To accomplish this, we need to implement a few new concepts:

• Hashing and pseudorandomness.
• Grids with points that can be moved around.
• Lerping between two points, instead of between single numeric (scalar) values.
• Deterministic randomness (hashing) based on edge (remembering that two neighbouring cells share an edge).
• Polygons!
• Breaking a space into columns is essential to ensure the layout looks okay.

This is going to be a lot to get through, but we'll make regular check-ins along the way, and it'll all be worth it.

Hashing

Pseudorandomness and hashing are really fascinating subjects that I'll write more on at some point in the future. For our purposes, we're going to go with something very simple - a function that takes a number, regardless of how large or small, and returns a random-seeming number between zero and one.

const randomOS = Math.random() * 200;
export const hash = (x, os = randomOS) =>
  Math.abs(
    Math.sin(
      (x + os) * 9174986346
    ) * 1964286753) % 1;

That can look like a lot of nonsense to someone unfamiliar, so let me break it down a bit. This sort of hashing function takes a simple sine wave and ramps it up to an extremely large frequency (that * 917...). Then, it is multiplied by a huge amplitude and takes the fractional value of that resulting number. Given sufficiently large numbers for the frequency and amplitude values, it compresses the wave to a point where the numbers from the function appear random, but are deterministic.
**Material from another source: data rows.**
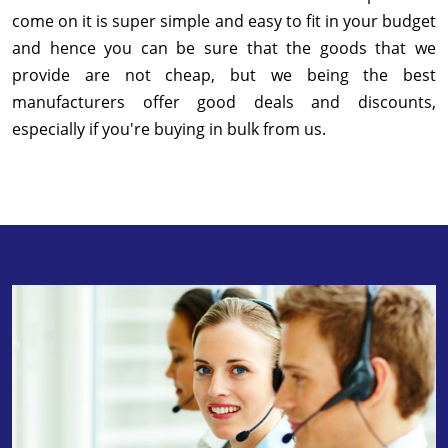
come on it is super simple and easy to fit in your budget
and hence you can be sure that the goods that we
provide are not cheap, but we being the best
manufacturers offer good deals and discounts,
especially if you're buying in bulk from us.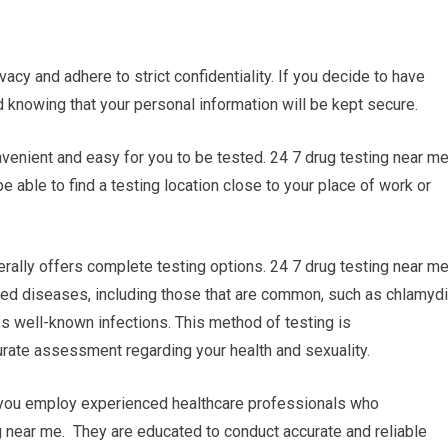
vacy and adhere to strict confidentiality. If you decide to have
d knowing that your personal information will be kept secure.
onvenient and easy for you to be tested. 24 7 drug testing near m
be able to find a testing location close to your place of work or
ally offers complete testing options. 24 7 drug testing near m
itted diseases, including those that are common, such as chlamyd
ess well-known infections. This method of testing is
ate assessment regarding your health and sexuality.
r you employ experienced healthcare professionals who
g near me. They are educated to conduct accurate and reliable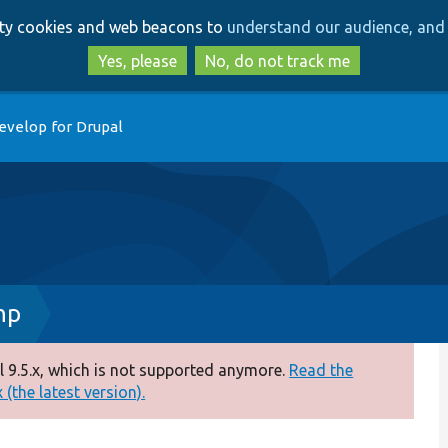
Skip
Skip
arty cookies and web beacons to
understand our audience, and 
to
to
main
search
Yes, please
No, do not track me
content
evelop for Drupal
hp
 9.5.x, which is not supported anymore.
Read the
(the latest version).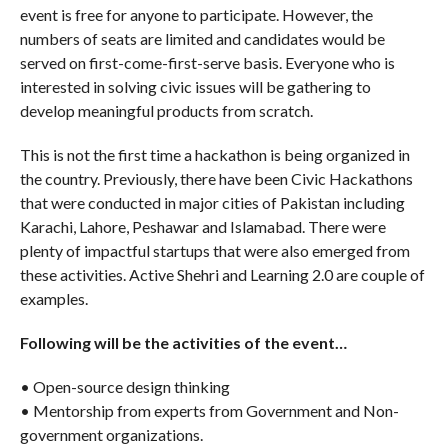
event is free for anyone to participate. However, the
numbers of seats are limited and candidates would be
served on first-come-first-serve basis. Everyone who is
interested in solving civic issues will be gathering to
develop meaningful products from scratch.
This is not the first time a hackathon is being organized in
the country. Previously, there have been Civic Hackathons
that were conducted in major cities of Pakistan including
Karachi, Lahore, Peshawar and Islamabad. There were
plenty of impactful startups that were also emerged from
these activities. Active Shehri and Learning 2.0 are couple of
examples.
Following will be the activities of the event…
• Open-source design thinking
• Mentorship from experts from Government and Non-
government organizations.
CodePen iframe: https://codepen.io/shubniggurath/pen/OPybVbE?editors=1010

In the above codepen, you can play around with this function directly by moving a point along the sinewave to see the values it outputs. But as a further demonstration, take a look at the following code.

hash(1); // 0.09126
hash(2); // 0.11871
hash(3); // 0.60281
hash(3); // 0.60281
hash(3); // 0.60281

Grid perturbation

Lerping points

This is where things start to get exciting. All we really mean by perturbation is that the points can be moved around, making the grid cells irregularly shaped.

Like lerp, lerpPoint takes two values representing the beginning and the end of a ratio, and a scalar value representing the point along the ratio to return the value.
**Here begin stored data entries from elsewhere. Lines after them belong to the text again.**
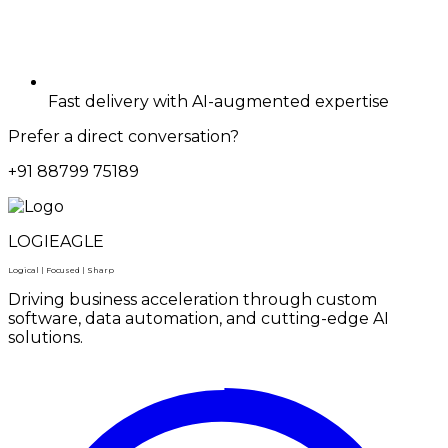
Fast delivery with AI-augmented expertise
Prefer a direct conversation?
+91 88799 75189
LOGIEAGLE
Logical | Focused | Sharp
Driving business acceleration through custom
software, data automation, and cutting-edge AI
solutions.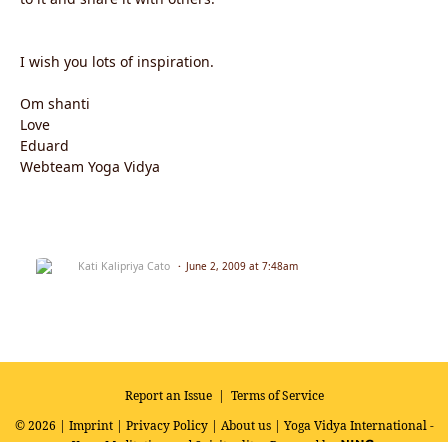
I wish you lots of inspiration.
Om shanti
Love
Eduard
Webteam Yoga Vidya
Kati Kalipriya Cato
June 2, 2009 at 7:48am
Report an Issue
|
Terms of Service
© 2026 |
Imprint
|
Privacy Policy
|
About us
| Yoga Vidya International -
Yoga, Meditation and Spirituality
Powered by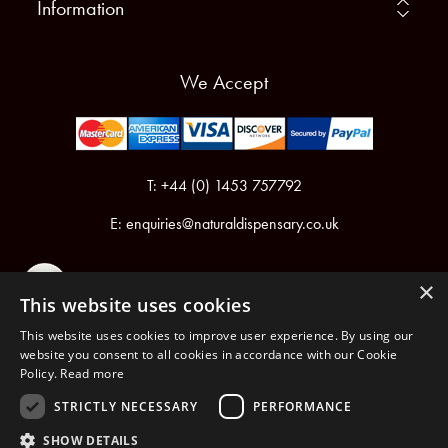
Information
We Accept
T: +44 (0) 1453 757792
E:
enquiries@naturaldispensary.co.uk
×
This website uses cookies
This website uses cookies to improve user experience. By using our
website you consent to all cookies in accordance with our Cookie
Policy.
Read more
Registered in England & Wales No.6076899
Registered Office: Unit 1, Libbys Drive, Slad Road, Stroud, Gloucestershire, GL5 1RN
STRICTLY NECESSARY
PERFORMANCE
SHOW DETAILS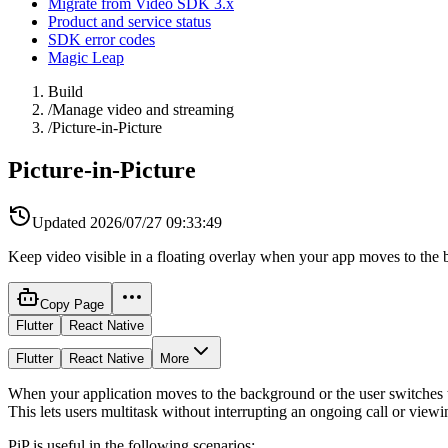
Migrate from Video SDK 3.x
Product and service status
SDK error codes
Magic Leap
Build
/
Manage video and streaming
/
Picture-in-Picture
Picture-in-Picture
Updated
2026/07/27 09:33:49
Keep video visible in a floating overlay when your app moves to the 
Copy Page
Flutter
React Native
Flutter
React Native
More
When your application moves to the background or the user switches to
This lets users multitask without interrupting an ongoing call or view
PiP is useful in the following scenarios: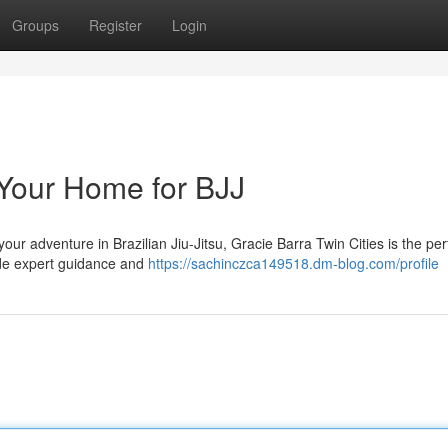
Groups
Register
Login
 Your Home for BJJ
our adventure in Brazilian Jiu-Jitsu, Gracie Barra Twin Cities is the per
vide expert guidance and
https://sachinczca149518.dm-blog.com/profile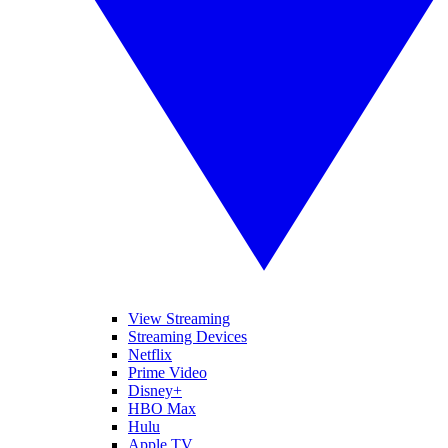
View Streaming
Streaming Devices
Netflix
Prime Video
Disney+
HBO Max
Hulu
Apple TV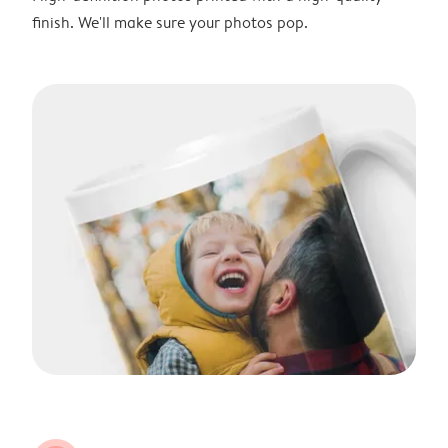
finish. We'll make sure your photos pop.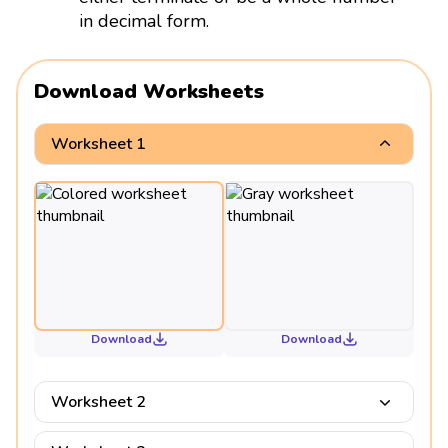
in decimal form.
Download Worksheets
Worksheet 1
Download
Download
Worksheet 2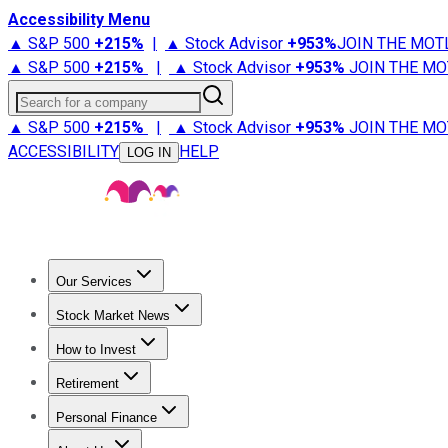
Accessibility Menu
▲ S&P 500
+
215%
|
▲ Stock Advisor
+
953%
JOIN THE MOT
▲ S&P 500
+
215%
|
▲ Stock Advisor
+
953%
JOIN THE MO
Search for a company
▲ S&P 500
+
215%
|
▲ Stock Advisor
+
953%
JOIN THE MO
ACCESSIBILITY
HELP
LOG IN
Our Services
All Services
Stock Advisor
Epic
Epic Plus
Fool Portfolios
Fo
Stock Market News
Trending News
Stock Market News
Market Movers
Tech S
How to Invest
How to Invest Money
What to Invest In
How to Invest in S
Retirement
Retirement News
Retirement 101
Types of Retirement Ac
Personal Finance
Best Credit Cards
Compare Credit Cards
Credit Card Revi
Consider the previous code we were using to lerp between two points:

  const topEdgePoint = {
    x: lerp(
      cell.points[0].x, 
      cell.points[1].x, 
      interpolant
    ),
    y: cell.points[0].y,
  };

Notice how the only value we're lerping is the X value? This is called a "scalar" value, because it only has a single value. The official definition is that it only has magnitude, not direction.

What we need is a function that can lerp both the X and the Y values at the same time. If you'll remember our scalar lerp function, extending that into 2 dimensions is relatively trivial, see:

lerp = (a, b, t) =>
  a + (b - a) * t;
lerpPoint = (p1, p2, t) => ({
  x: lerp(p1.x, p2.x, t),
  y: lerp(p1.y, p2.y, t),
});

We need this new function because we now need to perform a lerp between two points, instead of 2 scalar values. Suddenly, with this function, we can perform lerps like this:

Moving points

Alright, here's where things start to get fun. We'll be working from this pen as a base.

The first thing we need to do is replace the old code that was using scalar lerp to determine the position along the horizontal or vertical sides. That looked something like this:

  const topEdgePoint = {
    x: lerp(
      points[0].x, 
      points[1].x, 
      e),
    y: points[0].y,
  };

Now we can replace that with our new lerpPoint function, and it turns into this:

  const topEdgePoint = lerpPoint(
    points[0], 
    points[1], 
    e + topEdge.r);

Much nicer and easier to understand, right?

Next, we need to update our points to add a bit of perturbation. This is going to involve:

• Getting the point's ID, a scalar number, based on the x and y position of the point (remembering that our points are all in grid units).
• Getting a random angle using our hash function.
• Offsetting the point using a trigonometric function.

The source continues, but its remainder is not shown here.